بسم الله
الر حمان الر حيم
Termasuk
salah satu dari sekian banyak tuntutan dan hukum cinta sejati, adalah
menunggalkan kekasih tanpa memadunya dengan yang lain. Jika cinta terhadap yang dicintai semakin
menguat, maka tak ada lagi ruang di hatinya untuk yang lain. Ibarat kata pepatah, “Di dalam hati tidak ada menduakan kekasih, dan di langit tidak ada dua Sesembahan.”

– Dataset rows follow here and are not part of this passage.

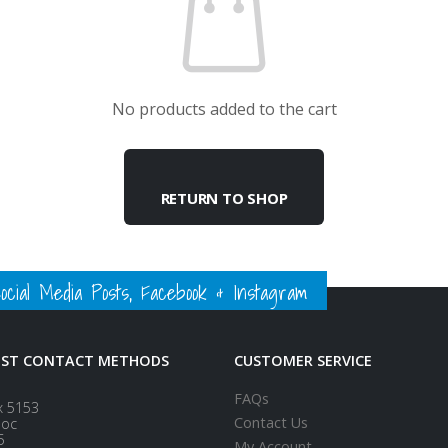
No products added to the cart
RETURN TO SHOP
ial Media Posts, Facebook & Instagram
EST CONTACT METHODS
CUSTOMER SERVICE
FAQs
x 5153
Contact Us
loc
5
My Account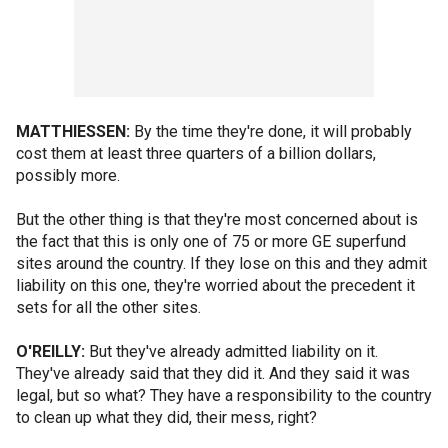
MATTHIESSEN:
By the time they're done, it will probably
cost them at least three quarters of a billion dollars,
possibly more.
But the other thing is that they're most concerned about is
the fact that this is only one of 75 or more GE superfund
sites around the country. If they lose on this and they admit
liability on this one, they're worried about the precedent it
sets for all the other sites.
O'REILLY:
But they've already admitted liability on it.
They've already said that they did it. And they said it was
legal, but so what? They have a responsibility to the country
to clean up what they did, their mess, right?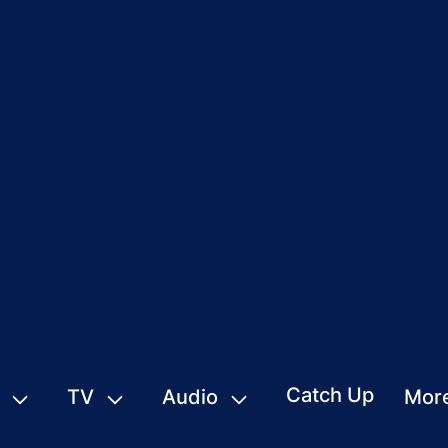
Catch Up
TV
Audio
Mor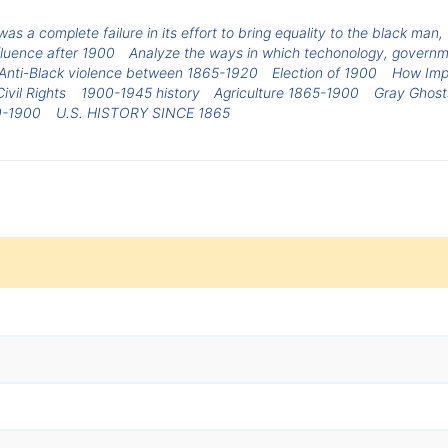
was a complete failure in its effort to bring equality to the black man
luence after 1900
Analyze the ways in which techonology, governm
Anti-Black violence between 1865-1920
Election of 1900
How Imp
vil Rights
1900-1945 history
Agriculture 1865-1900
Gray Ghosts
0-1900
U.S. HISTORY SINCE 1865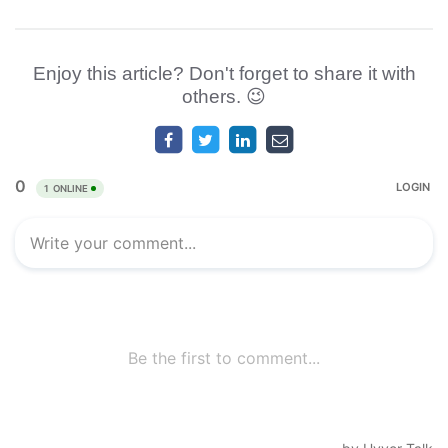
Enjoy this article? Don't forget to share it with
others. 😉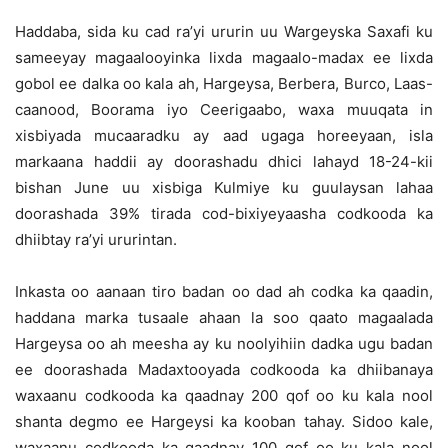
Haddaba, sida ku cad ra’yi ururin uu Wargeyska Saxafi ku
sameeyay magaalooyinka lixda magaalo-madax ee lixda
gobol ee dalka oo kala ah, Hargeysa, Berbera, Burco, Laas-
caanood, Boorama iyo Ceerigaabo, waxa muuqata in
xisbiyada mucaaradku ay aad ugaga horeeyaan, isla
markaana haddii ay doorashadu dhici lahayd 18-24-kii
bishan June uu xisbiga Kulmiye ku guulaysan lahaa
doorashada 39% tirada cod-bixiyeyaasha codkooda ka
dhiibtay ra’yi ururintan.
Inkasta oo aanaan tiro badan oo dad ah codka ka qaadin,
haddana marka tusaale ahaan la soo qaato magaalada
Hargeysa oo ah meesha ay ku noolyihiin dadka ugu badan
ee doorashada Madaxtooyada codkooda ka dhiibanaya
waxaanu codkooda ka qaadnay 200 qof oo ku kala nool
shanta degmo ee Hargeysi ka kooban tahay. Sidoo kale,
waxaanu codkooda ka qaadnay 100 qof oo ku kala nool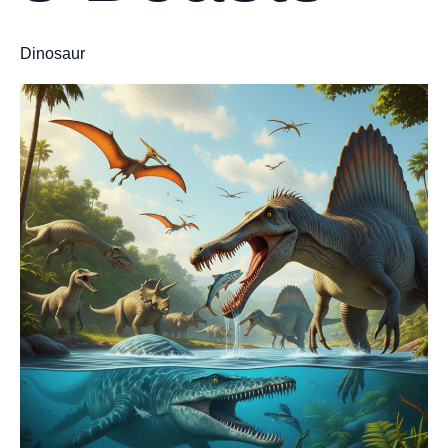
Dinosaur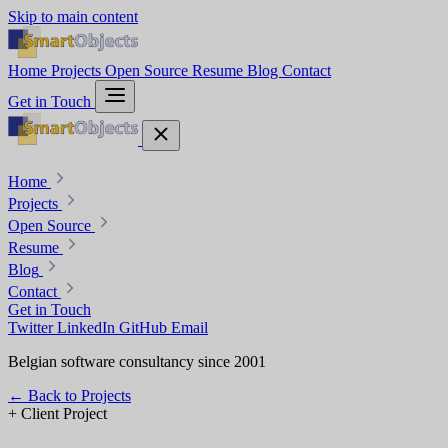
Skip to main content
Home
Projects
Open Source
Resume
Blog
Contact
Get in Touch
Home
Projects
Open Source
Resume
Blog
Contact
Get in Touch
Twitter
LinkedIn
GitHub
Email
Belgian software consultancy since 2001
←
Back to Projects
+
Client Project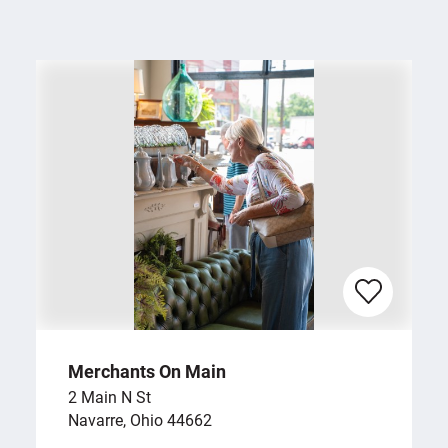
Merchants On Main
2 Main N St
Navarre, Ohio 44662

Jika kekuatan cinta tercecer di beberapa tempat, maka
kekuatan cinta itu akan melemah. Hal ini
pasti terjadi. Perhatikan makna firman
Allah Subhanahu wa Ta’ala
berikut,
“Hai Nabi, bertakwalah kepada Allah, dan janganlah kamu menuruti
(keinginan) orang-orang kafir dan orang-orang munafik. Sesungguhnya Allah Maha Mengetahui lagi Maha Bijaksana. Dan ikutilah apa yang diwahyukan Rabb-mu
kepadamu. Sesungguhnya Allah Maha Mengetahui apa yang kalian
kerjakan, dan
bertakwalah kepada Allah. Dan, cukuplah Allah sebagai
Pemelihara.”
(QS. Al-Ahzab; 1-3)
Perhatikan bagaimana Allah Subhanahu wa Ta’ala mengulang
perintah untuk bertakwa kepada-Nya, yang meliputi penunggalan-Nya dalam
mengikuti perintah-perintah dan larangan-larangan-Nya, sebagai cermin dari cinta,
ketakutan, sekaligus harapan terhadap-Nya.
Takwa tidak akan menjadi sempurna melainkan dengan keadaan seperti ini,
dan mengikuti apa yang diwahyukan kepada Beliau (shallallahu 'alaihi wa sallam), yang juga menuntut agar Beliau
meninggalkan selain Allah. Takwa juga
harus disertai dengan tawakal, yang meliputi penyandaran hati kepada-Nya
semata, yakin, dan kecenderungan terhadap-Nya, serta mengabaikan
selain-Nya. Setelah itu Allah
berfirman lagi,
ما جعل الله لرجل من قلبين في جوفه /
“Maa ja’ala Allahu lirajulin min qalbaini fii jaufihi”
“Allah
sekali-kali tidak menjadikan bagi seseorang dua buah hati di dalam rongganya.” (Al-Ahzab; 4)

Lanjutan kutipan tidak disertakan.